Pixel coordinate grounding data:
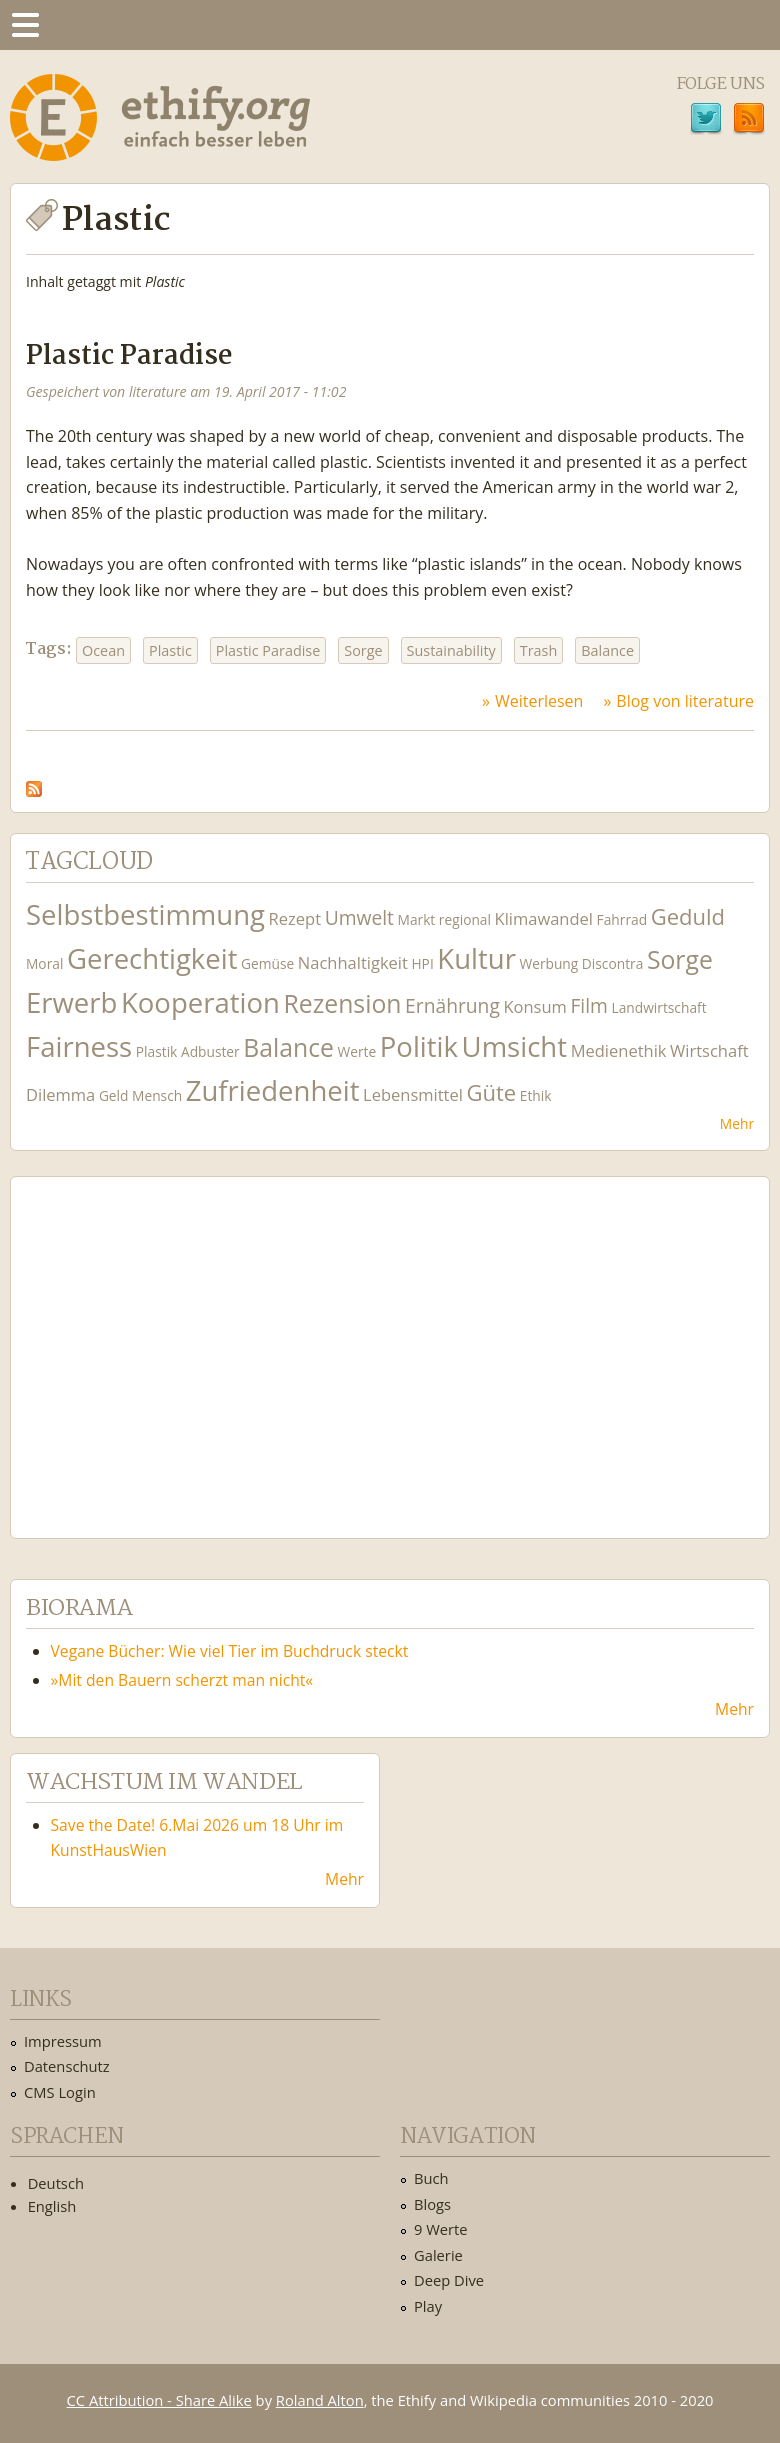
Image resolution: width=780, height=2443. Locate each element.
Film (588, 1005)
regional (465, 919)
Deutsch (56, 2183)
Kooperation (200, 1002)
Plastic (170, 650)
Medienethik (619, 1050)
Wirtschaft (709, 1050)
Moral (44, 963)
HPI (422, 963)
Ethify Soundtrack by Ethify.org (175, 1342)
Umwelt (359, 917)
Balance (607, 650)
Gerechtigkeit (152, 958)
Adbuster (210, 1051)
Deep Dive (449, 2280)
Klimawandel (544, 918)
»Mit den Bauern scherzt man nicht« (182, 1680)
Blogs (432, 2204)
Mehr (737, 1123)
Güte (492, 1092)
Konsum (534, 1006)
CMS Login (60, 2092)
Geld (114, 1095)
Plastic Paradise (129, 356)
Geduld (688, 916)
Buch (431, 2178)
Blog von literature (685, 701)
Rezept (295, 918)
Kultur (476, 958)
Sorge (363, 650)
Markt (417, 919)
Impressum (63, 2041)
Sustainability (451, 650)
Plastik (157, 1051)
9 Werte (441, 2229)
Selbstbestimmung (145, 914)
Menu (25, 25)
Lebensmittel (413, 1094)
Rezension (343, 1003)
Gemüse (267, 963)
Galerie (438, 2255)
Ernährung (452, 1005)
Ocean (103, 650)
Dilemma (60, 1094)
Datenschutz (67, 2066)
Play (428, 2306)
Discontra (612, 963)
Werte (357, 1051)
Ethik (536, 1095)
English (52, 2206)
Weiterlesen (539, 701)
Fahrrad (622, 919)
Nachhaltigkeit (353, 962)
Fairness (79, 1046)
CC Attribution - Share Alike (159, 2400)
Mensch (157, 1095)
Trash (539, 650)
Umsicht (514, 1046)
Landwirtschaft (659, 1007)
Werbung (548, 963)
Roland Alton (320, 2400)
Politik (419, 1046)
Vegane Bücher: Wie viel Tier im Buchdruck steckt (230, 1651)
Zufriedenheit (273, 1090)
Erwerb (71, 1002)
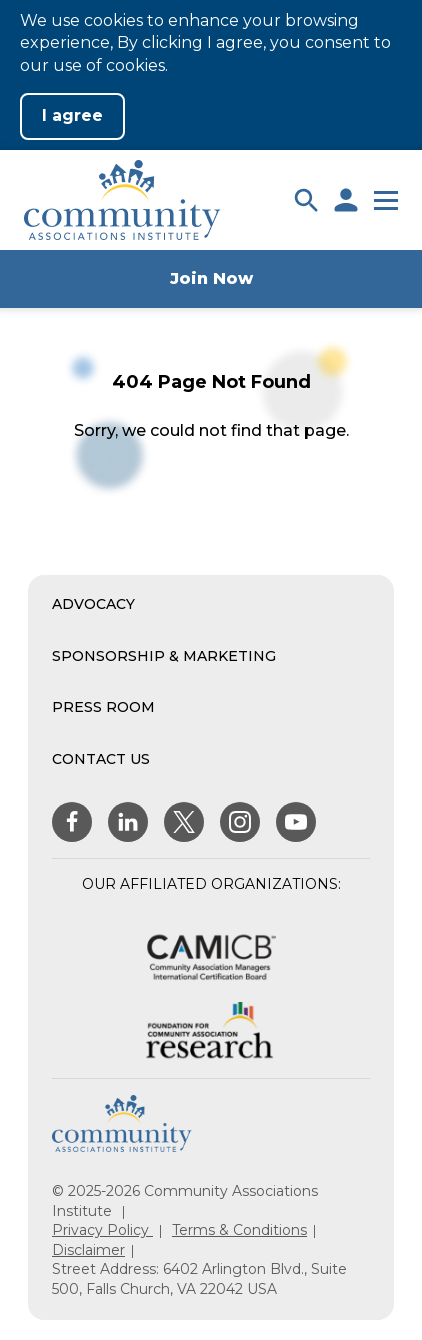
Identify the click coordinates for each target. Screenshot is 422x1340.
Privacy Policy (102, 1230)
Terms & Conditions (239, 1230)
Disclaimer (88, 1250)
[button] (306, 200)
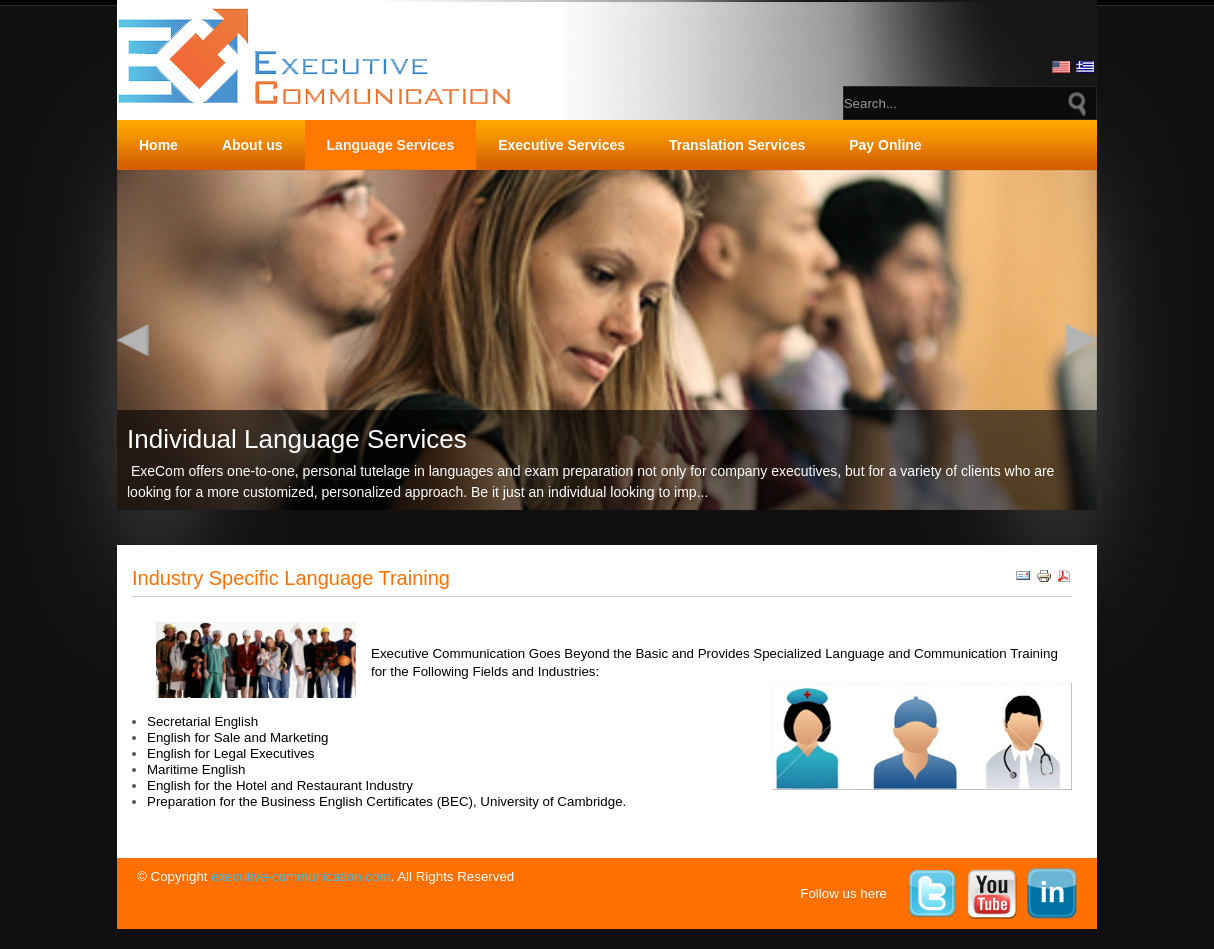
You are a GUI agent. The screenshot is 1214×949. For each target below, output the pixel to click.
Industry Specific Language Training (291, 578)
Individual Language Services (297, 439)
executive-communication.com (300, 876)
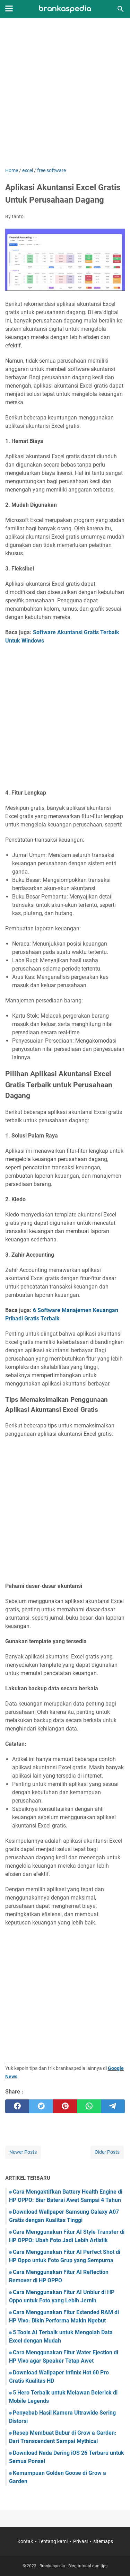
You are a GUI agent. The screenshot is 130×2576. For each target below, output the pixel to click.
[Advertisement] (65, 93)
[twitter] (41, 2106)
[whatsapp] (89, 2106)
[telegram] (113, 2106)
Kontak (25, 2541)
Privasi (80, 2541)
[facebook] (17, 2106)
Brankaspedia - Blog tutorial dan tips (73, 2566)
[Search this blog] (120, 9)
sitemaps (103, 2541)
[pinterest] (65, 2106)
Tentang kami (53, 2541)
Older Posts (107, 2152)
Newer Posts (23, 2152)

- _What you have to do_
Each of the records above needs to be transcribed exactly, apart from its pictures.

- _Solved exercise_
Image resolution: width=780, height=2443. Locate each element.
Film (588, 1005)
regional (465, 919)
Deutsch (56, 2183)
Kooperation (200, 1002)
Plastic (170, 650)
Medienethik (619, 1050)
Wirtschaft (709, 1050)
Moral (44, 963)
HPI (422, 963)
Ethify Soundtrack by Ethify.org (175, 1342)
Umwelt (359, 917)
Balance (607, 650)
Gerechtigkeit (152, 958)
Adbuster (210, 1051)
Deep Dive (449, 2280)
Klimawandel (544, 918)
»Mit den Bauern scherzt man nicht« (182, 1680)
Blogs (432, 2204)
Mehr (737, 1123)
Güte (492, 1092)
Konsum (534, 1006)
CMS Login (60, 2092)
Geld (114, 1095)
Plastic Paradise (129, 356)
Geduld (688, 916)
Buch (431, 2178)
Blog von literature (685, 701)
Rezept (295, 918)
Kultur (476, 958)
Sorge (363, 650)
Markt (417, 919)
Impressum (63, 2041)
Sustainability (451, 650)
Plastik (157, 1051)
9 Werte (441, 2229)
Selbstbestimmung (145, 914)
Menu (25, 25)
Lebensmittel (413, 1094)
Rezension (343, 1003)
Gemüse (267, 963)
Galerie (438, 2255)
Ernährung (452, 1005)
Ocean (103, 650)
Dilemma (60, 1094)
Datenschutz (67, 2066)
Play (428, 2306)
Discontra (612, 963)
Werte (357, 1051)
Ethik (536, 1095)
English (52, 2206)
Weiterlesen (539, 701)
Fahrrad (622, 919)
Nachhaltigkeit (353, 962)
Fairness (79, 1046)
CC Attribution - Share Alike (159, 2400)
Mensch (157, 1095)
Trash (539, 650)
Umsicht (514, 1046)
Landwirtschaft (659, 1007)
Werbung (548, 963)
Roland Alton (320, 2400)
Politik (419, 1046)
Vegane Bücher: Wie viel Tier im Buchdruck steckt (230, 1651)
Zufriedenheit (273, 1090)
Erwerb (71, 1002)
Identify the click coordinates for each target. Screenshot is 422x1340.
Privacy Policy (102, 1230)
Terms & Conditions (239, 1230)
Disclaimer (88, 1250)
[button] (306, 200)
You are a GUI agent. The screenshot is 1214×949. For each target below, output the pixel to click.
Industry Specific Language Training (291, 578)
Individual Language Services (297, 439)
executive-communication.com (300, 876)
You are a GUI agent. The screenshot is 130×2576. For each target below, output the pixel to click.
[Advertisement] (65, 93)
[twitter] (41, 2106)
[whatsapp] (89, 2106)
[telegram] (113, 2106)
Kontak (25, 2541)
Privasi (80, 2541)
[facebook] (17, 2106)
Brankaspedia - Blog tutorial dan tips (73, 2566)
[Search this blog] (120, 9)
sitemaps (103, 2541)
[pinterest] (65, 2106)
Tentang kami (53, 2541)
Older Posts (107, 2152)
Newer Posts (23, 2152)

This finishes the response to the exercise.